The EAT has held that a contractual dispute affecting a number of staff in a private company (but not the wider public), will satisfy the public interest test under the amended Public Interest Disclosure Act.
Howes Percival Employment Law expert Nick Benton comments:”This decision is perhaps not surprising in view of the number of employees affected. It remains to be seen how few employees need to be impacted for a disclosure still to be regarded as being in the public interest. In the meantime, employers should be live to this potential risk especially where the perception is that a short serving employee has no unfair dismissal rights!”

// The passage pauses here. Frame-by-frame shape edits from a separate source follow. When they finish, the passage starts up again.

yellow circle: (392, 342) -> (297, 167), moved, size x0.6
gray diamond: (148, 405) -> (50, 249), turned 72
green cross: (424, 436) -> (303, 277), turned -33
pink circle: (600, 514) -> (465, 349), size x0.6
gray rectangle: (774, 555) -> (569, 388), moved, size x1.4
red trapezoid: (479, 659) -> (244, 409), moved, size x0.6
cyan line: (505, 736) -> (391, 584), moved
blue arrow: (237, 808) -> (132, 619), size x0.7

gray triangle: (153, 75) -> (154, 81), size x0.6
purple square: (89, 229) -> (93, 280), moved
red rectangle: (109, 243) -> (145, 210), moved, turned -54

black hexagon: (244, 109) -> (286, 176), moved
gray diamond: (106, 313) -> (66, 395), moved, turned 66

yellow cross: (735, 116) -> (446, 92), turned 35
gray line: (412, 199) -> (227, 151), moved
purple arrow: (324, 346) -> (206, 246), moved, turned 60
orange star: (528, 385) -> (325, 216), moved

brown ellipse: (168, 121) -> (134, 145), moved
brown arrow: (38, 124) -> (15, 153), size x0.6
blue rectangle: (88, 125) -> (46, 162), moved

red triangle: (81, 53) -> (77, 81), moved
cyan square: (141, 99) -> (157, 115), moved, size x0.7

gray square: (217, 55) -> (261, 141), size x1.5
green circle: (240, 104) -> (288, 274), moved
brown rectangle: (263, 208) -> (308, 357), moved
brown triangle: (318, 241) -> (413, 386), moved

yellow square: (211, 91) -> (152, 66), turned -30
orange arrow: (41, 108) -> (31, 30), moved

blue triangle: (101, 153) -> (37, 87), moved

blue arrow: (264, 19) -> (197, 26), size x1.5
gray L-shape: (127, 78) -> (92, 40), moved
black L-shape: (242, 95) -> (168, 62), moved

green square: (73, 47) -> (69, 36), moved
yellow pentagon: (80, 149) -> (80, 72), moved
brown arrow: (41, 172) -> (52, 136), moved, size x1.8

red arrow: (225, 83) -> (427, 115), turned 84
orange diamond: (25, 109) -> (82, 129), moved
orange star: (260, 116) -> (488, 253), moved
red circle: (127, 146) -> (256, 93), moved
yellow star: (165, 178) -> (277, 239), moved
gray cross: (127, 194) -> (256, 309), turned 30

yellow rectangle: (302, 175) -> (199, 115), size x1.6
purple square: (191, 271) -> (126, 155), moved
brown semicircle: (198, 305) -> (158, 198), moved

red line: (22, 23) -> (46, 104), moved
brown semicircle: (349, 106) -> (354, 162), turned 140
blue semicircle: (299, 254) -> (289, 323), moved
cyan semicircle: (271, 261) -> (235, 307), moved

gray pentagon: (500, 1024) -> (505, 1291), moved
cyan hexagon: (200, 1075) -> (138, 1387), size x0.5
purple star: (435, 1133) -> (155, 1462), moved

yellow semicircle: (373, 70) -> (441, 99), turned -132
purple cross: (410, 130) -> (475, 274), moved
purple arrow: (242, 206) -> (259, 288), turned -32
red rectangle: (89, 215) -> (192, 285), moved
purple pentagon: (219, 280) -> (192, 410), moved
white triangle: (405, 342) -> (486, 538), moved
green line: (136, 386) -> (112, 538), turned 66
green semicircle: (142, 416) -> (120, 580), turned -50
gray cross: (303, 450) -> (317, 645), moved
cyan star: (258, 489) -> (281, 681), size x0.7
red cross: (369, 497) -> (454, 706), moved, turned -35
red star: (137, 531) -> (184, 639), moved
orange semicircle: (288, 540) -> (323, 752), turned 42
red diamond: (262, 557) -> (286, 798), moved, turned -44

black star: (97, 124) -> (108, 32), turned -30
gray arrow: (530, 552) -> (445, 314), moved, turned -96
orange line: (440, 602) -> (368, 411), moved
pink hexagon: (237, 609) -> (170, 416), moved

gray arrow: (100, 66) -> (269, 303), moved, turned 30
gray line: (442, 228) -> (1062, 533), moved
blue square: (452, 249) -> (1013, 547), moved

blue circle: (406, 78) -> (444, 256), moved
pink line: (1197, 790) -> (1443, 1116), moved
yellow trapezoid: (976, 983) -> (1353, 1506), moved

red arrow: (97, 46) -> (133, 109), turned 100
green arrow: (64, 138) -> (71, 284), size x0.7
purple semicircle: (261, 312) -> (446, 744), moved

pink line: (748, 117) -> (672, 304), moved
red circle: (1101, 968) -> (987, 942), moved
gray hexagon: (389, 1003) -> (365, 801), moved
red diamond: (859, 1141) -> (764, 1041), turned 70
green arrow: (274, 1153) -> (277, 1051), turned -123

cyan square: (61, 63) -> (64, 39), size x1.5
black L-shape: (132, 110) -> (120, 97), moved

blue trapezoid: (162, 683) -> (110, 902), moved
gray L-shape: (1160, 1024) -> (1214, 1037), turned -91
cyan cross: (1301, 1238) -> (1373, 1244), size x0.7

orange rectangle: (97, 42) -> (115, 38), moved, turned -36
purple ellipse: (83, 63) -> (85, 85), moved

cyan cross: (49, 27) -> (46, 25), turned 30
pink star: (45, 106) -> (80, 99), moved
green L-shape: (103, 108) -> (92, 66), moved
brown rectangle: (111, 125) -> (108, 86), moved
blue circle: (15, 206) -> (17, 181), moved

Changes to whistleblowing laws introduced by the Enterprise and Regulatory Reform Act in 2013 sought to limit the cases where individual contractual disputes can be relied on to make “protected disclosures”. It did this by imposing a requirement that disclosures must be matters of public interest.The EAT confirmed that the public interest requirement did no more than prevent a worker from relying on a breach of their own contract where the breach is personal in nature. Therefore employers will still need to be aware that employees may have whistleblowing protection where they make a protected disclosure which relates to the wider work force or a particular group of employees.
In Chesterton Global Ltd and another v Nurmohamed, Mr Nurmohamed made a number of allegations that the company was manipulating profit and loss figures and making deliberate misstatements about costs and liabilities. He alleged that this was being done for the benefit of shareholders as it adversely affected the commission due to around 100 senior managers.Mr Nurmohamed was later dismissed and brought claims including an automatic unfair dismissal claim, alleging that his dismissed was as a result of making a protected disclosure.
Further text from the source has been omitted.